| L’histoire complète
Alors que l’Iran affirme vouloir approcher le seuil nucléaire, Israël discute d’une attaque par des moyens modernes.
L’exigence budgétaire : 25 milliards de shekels sur cinq ans. Une préparation sera également requise sur le front intérieur.
Ron Ben Yishai explique toutes les raisons des différences entre le schéma actuel de l’attaque et celui formulé en 2010, et les justes revendications contre Netanyahu
L’establishment de la défense discute actuellement de la possibilité qu’Israël doive attaquer les installations nucléaires en Iran dans un proche avenir. Il ne s’agit pas seulement d’un entretien des scénarii, mais aussi des préparatifs préliminaires à la mise en œuvre de certains des plans d’attaque préparés à l’état-major général, dirigé par le chef d’état-major Aviv Kochavi.

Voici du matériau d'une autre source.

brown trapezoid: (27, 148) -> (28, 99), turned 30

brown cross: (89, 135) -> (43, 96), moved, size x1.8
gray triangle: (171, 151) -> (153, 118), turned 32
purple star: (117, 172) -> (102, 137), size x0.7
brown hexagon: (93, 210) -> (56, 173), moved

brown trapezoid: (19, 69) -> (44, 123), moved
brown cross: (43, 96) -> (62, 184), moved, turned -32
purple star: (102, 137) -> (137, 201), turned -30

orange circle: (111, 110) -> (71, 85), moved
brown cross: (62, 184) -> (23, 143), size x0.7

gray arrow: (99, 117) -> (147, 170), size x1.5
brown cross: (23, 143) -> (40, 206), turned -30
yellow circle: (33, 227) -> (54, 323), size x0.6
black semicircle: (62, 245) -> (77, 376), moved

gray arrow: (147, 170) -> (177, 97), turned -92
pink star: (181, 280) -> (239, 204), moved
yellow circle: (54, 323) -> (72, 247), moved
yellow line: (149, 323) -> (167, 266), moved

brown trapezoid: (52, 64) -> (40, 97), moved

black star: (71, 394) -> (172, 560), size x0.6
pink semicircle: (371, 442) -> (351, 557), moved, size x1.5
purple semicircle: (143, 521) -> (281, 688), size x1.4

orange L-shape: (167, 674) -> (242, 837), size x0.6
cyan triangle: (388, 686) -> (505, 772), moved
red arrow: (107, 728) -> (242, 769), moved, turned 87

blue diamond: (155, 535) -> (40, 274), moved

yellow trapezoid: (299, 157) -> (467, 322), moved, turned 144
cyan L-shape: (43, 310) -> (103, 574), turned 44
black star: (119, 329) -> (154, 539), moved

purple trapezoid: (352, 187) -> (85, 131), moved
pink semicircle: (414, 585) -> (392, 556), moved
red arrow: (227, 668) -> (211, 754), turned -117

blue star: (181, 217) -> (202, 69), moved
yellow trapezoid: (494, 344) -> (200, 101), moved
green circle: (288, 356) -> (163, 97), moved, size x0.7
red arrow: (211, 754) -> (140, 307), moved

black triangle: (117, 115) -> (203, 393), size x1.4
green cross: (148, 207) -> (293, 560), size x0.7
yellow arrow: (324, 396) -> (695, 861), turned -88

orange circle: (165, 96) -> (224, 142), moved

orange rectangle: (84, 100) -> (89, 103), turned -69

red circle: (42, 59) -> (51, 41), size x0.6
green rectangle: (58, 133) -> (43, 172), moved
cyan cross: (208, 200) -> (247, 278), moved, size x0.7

Ynet a appris la tournure que prennent les préparatifs, dirigés par le ministre de la Défense Benny Gantz, de hauts responsables des Affaires étrangères dont le ministre Lapid et le ministre des Finances Lieberman.
Gantz et Lieberman discutent actuellement d’une augmentation significative du budget de la défense pour les cinq prochaines années, dont le but est de financer les infrastructures et les préparatifs d’une offensive israélienne qui empêchera l’accession de l’Iran aux armes nucléaires. Parallèlement aux préparatifs pratiques, une bataille d’accusations s’est également développée entre Bennett et le chef de l’opposition Netanyahu sur la question nucléaire iranienne cette semaine.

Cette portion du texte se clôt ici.